Read the Paper in PLOS One
Neuroscientists Study Meditation-Related Changes in Brain Performance
Neuroscientists at the University of Victoria and the University of British Columbia use Muse in their field work in Nepal to study the brains of Buddhist monks, who are highly expert meditators, to better understand how training affects the way the brain makes decisions.
Watch the video
Identifying Pain with an Adaptive Brainwave Learning System
Using Muse to Measure Event-Related Potentials Outside the Lab.
At the University of Victoria, in Canada, scientists are using Muse to measure event-related potentials (ERPs) in cognitive tasks. This research is also being applied to measure changes in decision making in response to fatigue – in ER doctors in the Emergency Room.

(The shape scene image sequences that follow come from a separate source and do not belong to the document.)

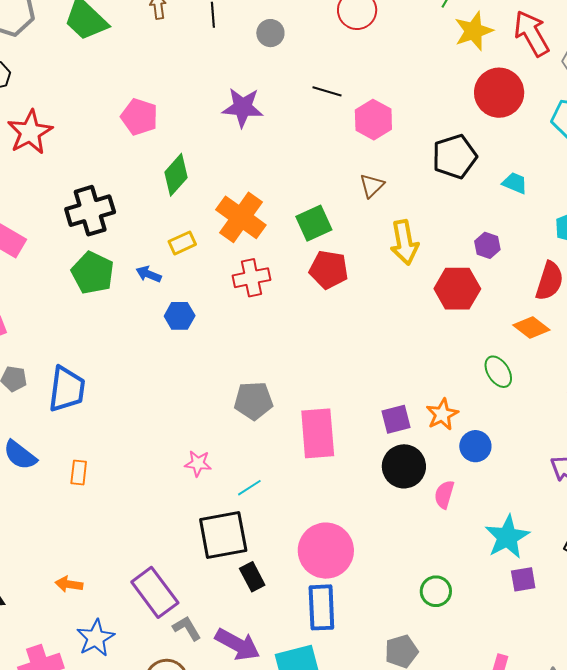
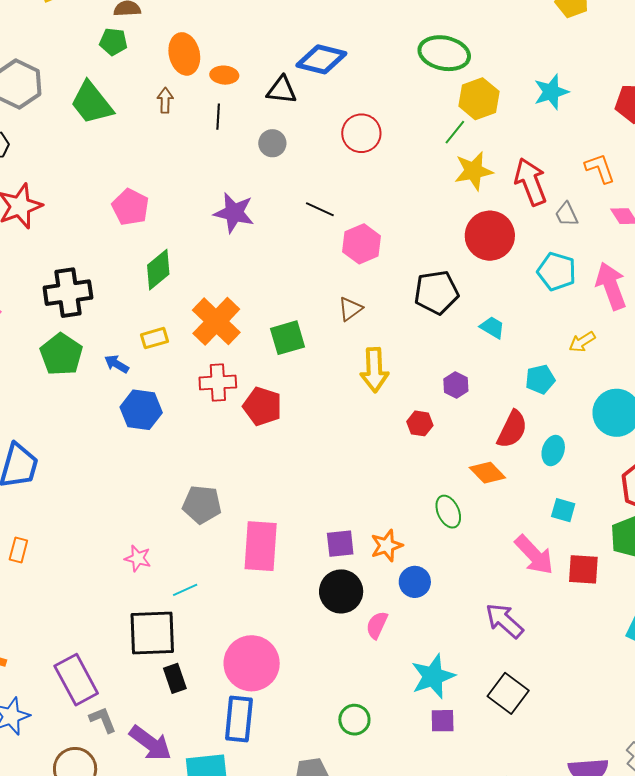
red pentagon: (329, 270) -> (262, 406), moved
red hexagon: (457, 289) -> (420, 423), size x0.6
blue hexagon: (180, 316) -> (141, 410), size x1.4

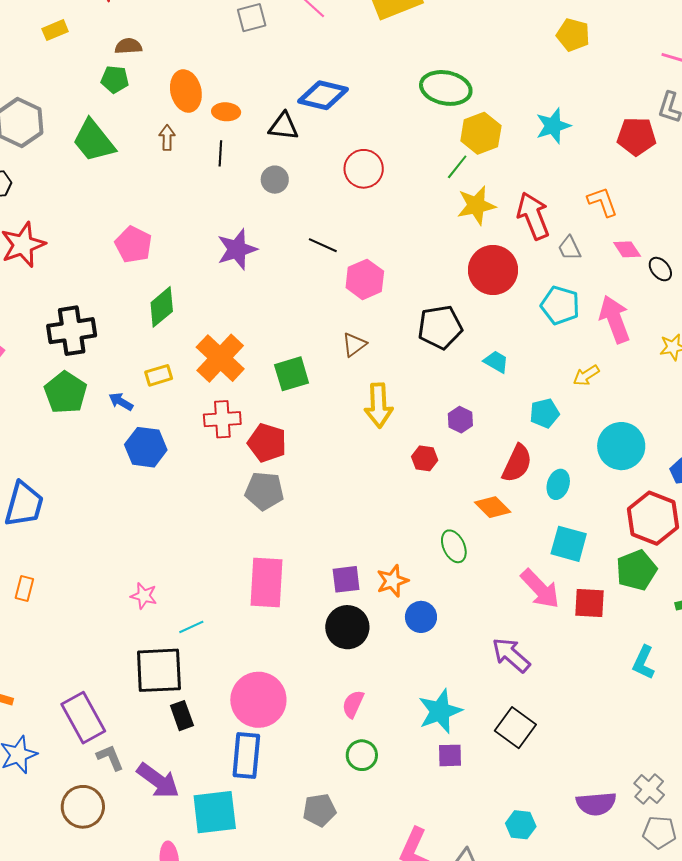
purple star: (234, 213) -> (237, 249), turned -30
gray pentagon: (202, 505) -> (264, 491), moved
cyan square: (563, 510) -> (569, 544), size x1.5
pink semicircle: (377, 625) -> (353, 704), moved

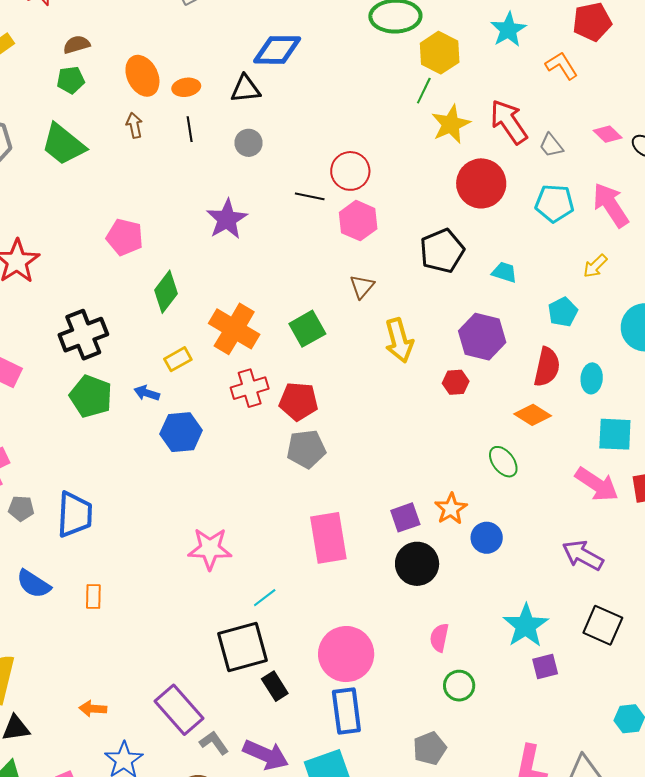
red circle: (364, 169) -> (350, 171), moved
orange L-shape: (602, 202) -> (562, 66), moved
purple hexagon: (460, 420) -> (482, 337), size x1.8
pink star: (144, 596) -> (210, 549), moved, size x1.6

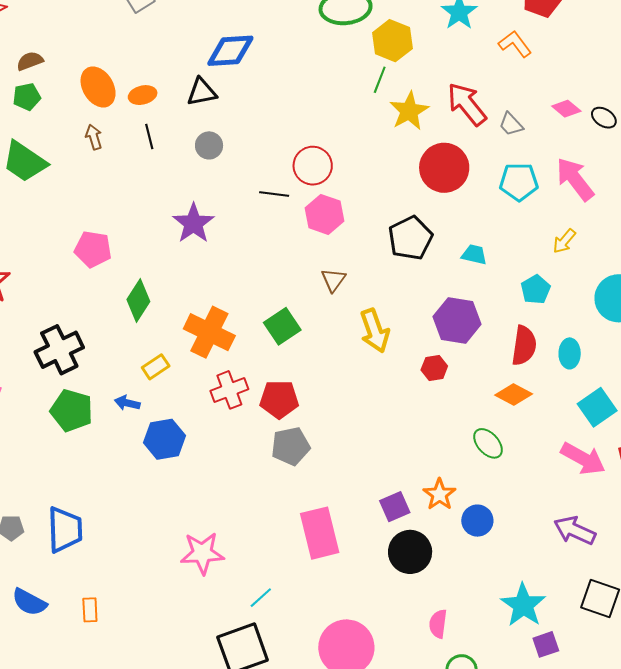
cyan square: (615, 434) -> (597, 407), turned -33

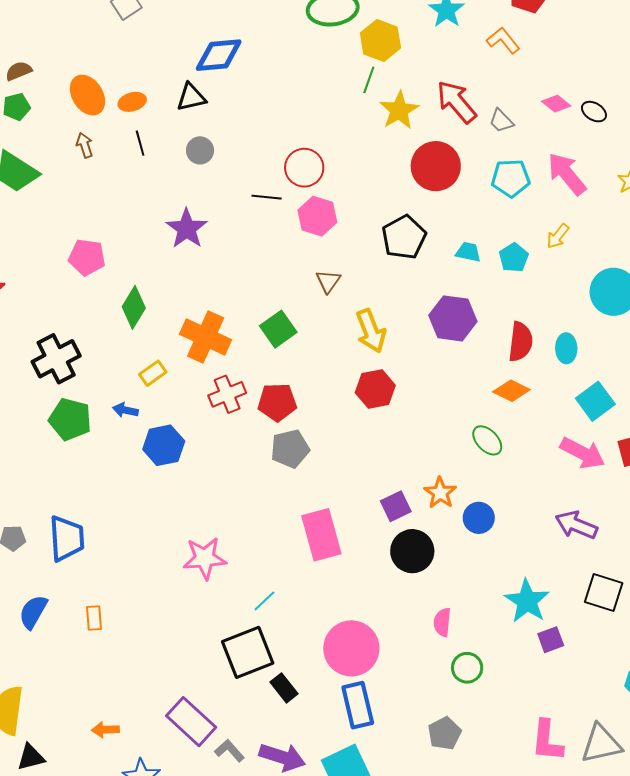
cyan pentagon: (536, 289) -> (514, 258), moved
red hexagon: (434, 368) -> (375, 389), moved, size x1.5
blue semicircle: (29, 602) -> (33, 612), turned 93

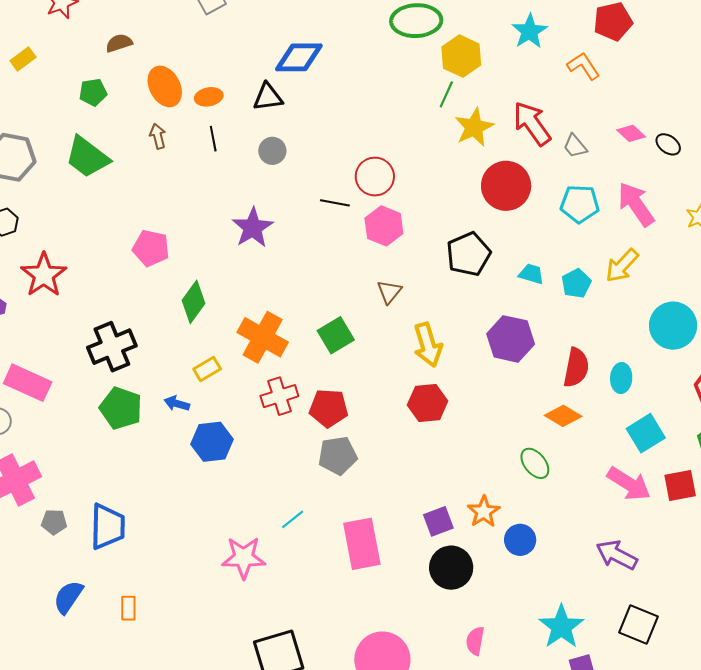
brown semicircle: (19, 71) -> (119, 43), moved
yellow arrow: (558, 236) -> (622, 266), size x1.4
cyan line: (264, 601) -> (293, 519), moved

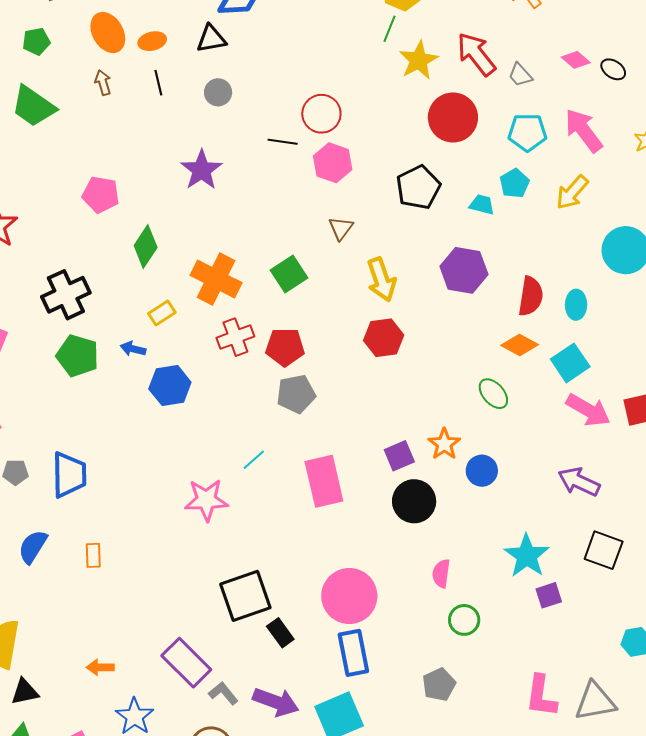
cyan pentagon: (576, 283) -> (515, 183), moved
cyan square: (646, 433) -> (570, 363), moved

Read the paper in Frontiers in Neuroscience
See the project | Watch the video
Identifying Mental States with Machine Learning
Researchers at the University of Memphis and IBM Watson Research Center found that by using machine learning to analyse brainwave signals from Muse, while participants watched different videos, they could determine what type of content (emotional or educational) each participant was seeing.
Read the preprint on ArXiv
Vigilance Lapse Identification With Muse
Researchers from McMaster University used EEG machine learning tools to detect lapses in vigilance (sustained attention) state of participants wearing Muse.

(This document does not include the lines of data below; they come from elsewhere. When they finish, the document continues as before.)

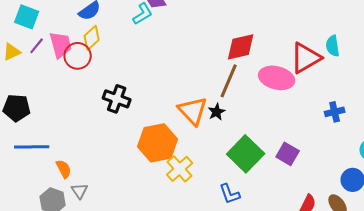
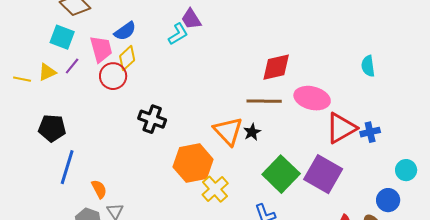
pink trapezoid: (61, 45) -> (101, 49), moved
red triangle: (306, 58) -> (341, 128), moved
brown line: (229, 81) -> (264, 101), turned 68
blue line: (32, 147) -> (67, 167), turned -72
purple square: (288, 154) -> (323, 174), size x1.6

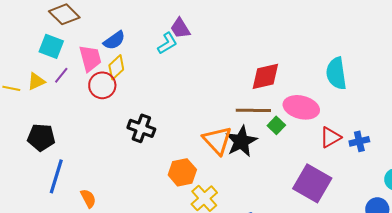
cyan semicircle: (368, 66) -> (336, 73), moved, size x1.5
red triangle: (341, 128) -> (330, 137), size x0.7
black star: (252, 132) -> (241, 141), size x1.8
orange hexagon: (193, 163) -> (182, 172), size x0.7
green square: (281, 174) -> (276, 125), moved, size x0.5

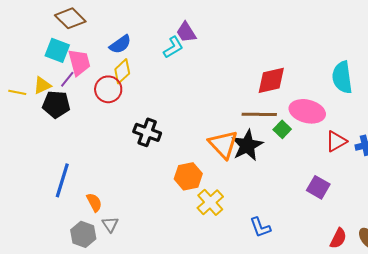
pink trapezoid: (90, 58) -> (79, 62), moved
black pentagon: (41, 137) -> (56, 104), moved
purple square: (312, 183) -> (318, 187), size x0.6

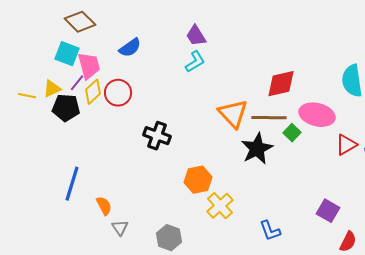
cyan L-shape: (173, 47) -> (195, 62), moved
yellow diamond: (122, 71) -> (93, 92), moved
orange triangle: (223, 144) -> (233, 114), moved
purple square: (318, 187) -> (328, 211), moved
gray hexagon: (83, 234) -> (169, 238), moved

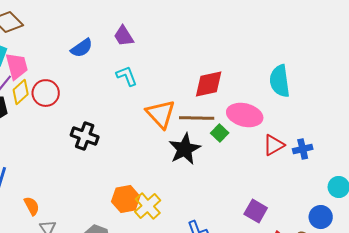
blue semicircle: (130, 48) -> (82, 48), moved
cyan L-shape: (195, 62) -> (127, 76), moved, turned -80
orange hexagon: (198, 180) -> (126, 199), moved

Read the paper on IEEE Xplore
Integration of Muse with Virtual Reality
Students, scientists, and makers from around the world use Muse to create engaging and immersive experiences. One great example is PsychicVR, a virtual reality experience powered by Muse, that was created by Judith Amores Fernandez, Pattie Maes, and Xavier Benavides Palos, which won a Fast Company Innovation By Design award.
Muse Tools for Researchers
Muse Research Tool Kit
The Muse Research Tools include all the software tools necessary for scientists, designers, makers and students to get started with Muse. Visualize raw data, record it, connect, relay, and convert EEG and head motion data from the Muse headset.